Among the community organizers hired by Harold L. Langford were Mrs. Viola Ribble and Mrs. Jimmie Johnson, each a white person.
Mrs. Jimmie Johnson has a small son and is either separated or divorced. On June 15, 1970, the date she was hired by Harold L. Langford, she lived in an all white public housing development complex called "High Point Court" in *725 Texarkana. As stated in plaintiffs' brief, "while she resided there, she allowed blacks, including Langford, and whites to socialize at her apartment." The hours of "socializing" were erratic, some times quite late and sufficient in departure from the general demeanor of other residents in that community that the manager of the housing complex either talked or attempted to talk with Mrs. Johnson about it. Harold L. Langford knew of the living habits of Mrs. Johnson and either knew or should have known that Mrs. Johnson's ability and competency as an organizer was being affected in Texarkana by the notoriety of her conduct.

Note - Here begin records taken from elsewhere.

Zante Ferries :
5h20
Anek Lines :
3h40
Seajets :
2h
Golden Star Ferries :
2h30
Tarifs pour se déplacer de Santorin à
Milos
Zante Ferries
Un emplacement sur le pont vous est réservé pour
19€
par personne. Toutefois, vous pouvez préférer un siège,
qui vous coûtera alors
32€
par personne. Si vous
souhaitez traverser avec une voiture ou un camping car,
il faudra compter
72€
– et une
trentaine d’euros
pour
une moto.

After the confrontation with the manager of the "High Point Court" complex Mrs. Johnson removed herself to the "Preston Circle" complex, a predominantly Black complex and there she continued to allow blacks, including Harold L. Langford, and whites to meet and socialize.
Mrs. Viola Ribble was hired by Langford on August 16, 1969 and was assigned to work in the South Texarkana neighborhood council. She was considered by Langford to be his best organizer. Mrs. Ribble had one and a half years of training in business college above high school. She is either separated or divorced. She testified in her own behalf at the trial of this case on its merits and appeared knowledgeable and well able to express herself. She seemed to be genuinely interested in the Model Cities Program.

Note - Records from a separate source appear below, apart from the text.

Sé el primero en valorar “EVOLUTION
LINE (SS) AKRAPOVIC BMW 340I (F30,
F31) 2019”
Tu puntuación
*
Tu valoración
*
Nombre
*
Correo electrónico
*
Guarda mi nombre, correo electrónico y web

As stated above, she was assigned to work in the South Texarkana neighborhood which almost necessitated that she work in some degree of cooperation with the local council president, Mr. Vincent Glorioso. This she was unable to do and regardless of which of them was right or wrong on the issues where they differed they were at cross-purposes which was not for the best interest of the Model Cities Program. Langford was knowledgeable of this fact and critical that the elected president of the council was given as much consideration as he was. Neither Langford nor Mrs. Ribble seek to conceal the fact that each has but slight regard for Vincent Glorioso and his wife and needless to add, when Mr. Glorioso testified, he was plain in stating that he did not have high regard for Langford, Ribble, or Johnson, but to the contrary that in his opinion each is unfit for employment by the City in the Model Cities Program.

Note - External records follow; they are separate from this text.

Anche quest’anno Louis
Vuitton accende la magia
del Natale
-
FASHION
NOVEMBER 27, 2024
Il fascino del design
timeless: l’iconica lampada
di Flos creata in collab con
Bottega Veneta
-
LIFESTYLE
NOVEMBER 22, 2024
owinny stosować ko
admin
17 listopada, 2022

Mrs. Ribble's efficiency and competency in her employment by the City were further affected by the publicity given to her association with Mr. Lyle Hendricks, a married man with whom Mrs. Ribble was keeping company or at one time kept company. Mrs. Hendricks, wife of Lyle Hendricks, made complaint and gave the matter such publicity that the neighborhood was fully aware of the fact that Mrs. Ribble was having dates with Lyle Hendricks. Further notoriety occurred when the police were summoned to quell a disturbance where Lyle Hendricks was involved and the situs was a place where Mrs. Ribble was at least temporarily, in presence. This unfavorable notoriety was well known to Harold L. Langford, who took sides with Mrs. Ribble.
The above recited facts were also known to Tom McRae, the head of the Community Development Program, and to Mr. Paul Shriever, the City Manager, each sharing some of the information and each influenced to a degree by information from independent sources. They talked about the matter of whether or not the entire picture rendered Langford, Ribble and Johnson incapable and undesirable as City employees. Mr. McRae thought that they should be retained, but the City Manager, Mr. Shriever, after full evaluation reached the considered judgment that each was unfit and undesirable and told Mr. McRae to fire them. This conversation between the City Manager and Mr. McRae occurred on Saturday, November 28, 1970.
On Monday November 30, 1970, Mr. Tom McRae informed each of the *726 three that their employment with Texarkana was terminated.
Langford, Ribble and Johnson consulted among themselves and with the other employees within the "organization group" and there was some discussion that the entire group would walk out and quit; but Langford told them to stay on that the program was too important to be disrupted by the firing of three people and that in his opinion it was better for them not to quit.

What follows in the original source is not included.